Another way to avoid the Section 382 change of control limitations is to have the change of control occur in the context of a Chapter 11 bankruptcy. The IRS has ruled that when a company emerges from Chapter 11 with a more than 50% change in ownership but 50% of those new owners are former shareholders or creditors who took shares as partial settlement of their claims (and have held their debts for over 18 months prior to the bankruptcy), the company does not lose its NOLs.

Finally, if the cash hasn't run out when the company decides to stop its development activities, it is sometimes possible to use the NOL in a strategic way by selling all the assets and using the remaining cash to buy profitable income streams in the same line of business (i.e., life sciences).

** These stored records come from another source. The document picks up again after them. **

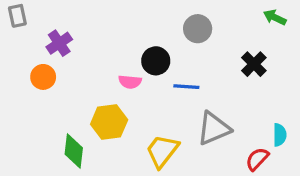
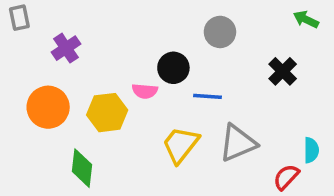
orange circle: (43, 77) -> (48, 107), moved, size x1.5
yellow hexagon: (109, 122) -> (107, 113), moved
yellow trapezoid: (162, 151) -> (181, 145), moved

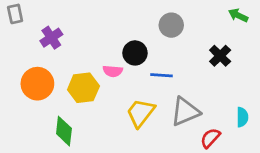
red semicircle: (286, 177) -> (210, 138), moved

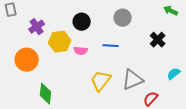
black circle: (135, 53) -> (82, 22), moved
blue line: (161, 75) -> (111, 46), moved
yellow hexagon: (83, 88) -> (60, 42), moved
cyan semicircle: (242, 117) -> (174, 74), moved, turned -128

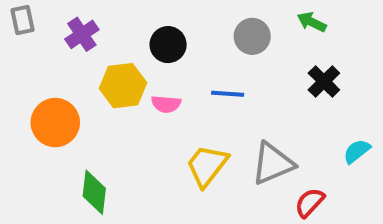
green arrow: (171, 11) -> (312, 22), moved
purple cross: (37, 27) -> (82, 34), moved

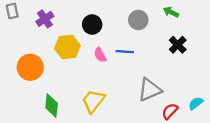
pink semicircle: (166, 104) -> (100, 55), moved, turned 56
cyan semicircle: (357, 151) -> (196, 103), moved
yellow trapezoid: (207, 166) -> (93, 101), moved

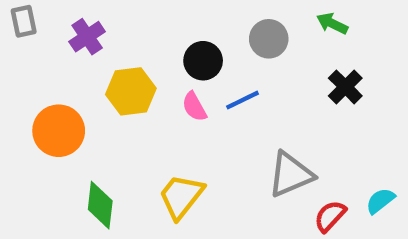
black circle: (92, 24) -> (203, 61), moved
blue line: (125, 52) -> (242, 100), turned -30

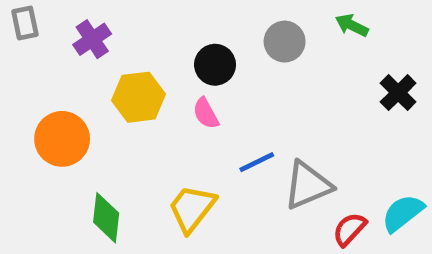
black cross: (345, 87) -> (398, 93), moved
blue line: (242, 100) -> (257, 162), moved
cyan semicircle: (380, 201) -> (403, 213), size x1.4

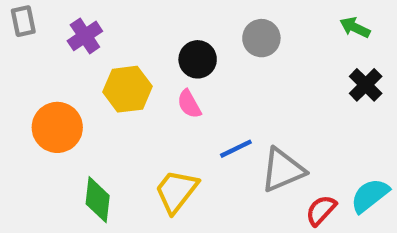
green arrow: (352, 25) -> (355, 27), moved

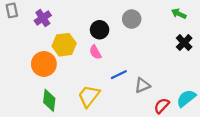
orange circle: (57, 127) -> (44, 64), moved
gray triangle: (283, 170) -> (142, 85), size x0.7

This is effectively an arbitrage strategy in which an acquisition is made at a taxable discount rate, but application of the NOLs makes the acquisition's income non-taxable. This technique has been used in the life sciences context by loss companies that acquired with leverage pharma royalty streams at a taxable discount rate but subject to the NOL shelter. At a 40% state and federal tax rate, this adds 40% unleveraged cash flow and significantly greater returns on a leveraged basis.

State NOL rules may offer other opportunities as well. New Jersey, in particular, has favorable NOL rules that give life science companies more flexibility in handling their losses. In New Jersey, life science companies with NOLs are allowed to sell their NOL claims to profitable companies as tax shields. This rule has freed millions in NOL assets that might otherwise have been lost and created thousands of new jobs. Of course, the New Jersey rules do not carry over to allow these losses to be used without the two limitations described above under the Federal tax rules, and they are only for use in New Jersey.

Look out for the possibility of IRC changes in the future too. The success of this rule in New Jersey as a way to generate new jobs has led some industry observers to suggest that it might work on the national level as well. They argue that a simple rule change could generate billions in new biotech investment, greatly expanding the money now available for life science research and development.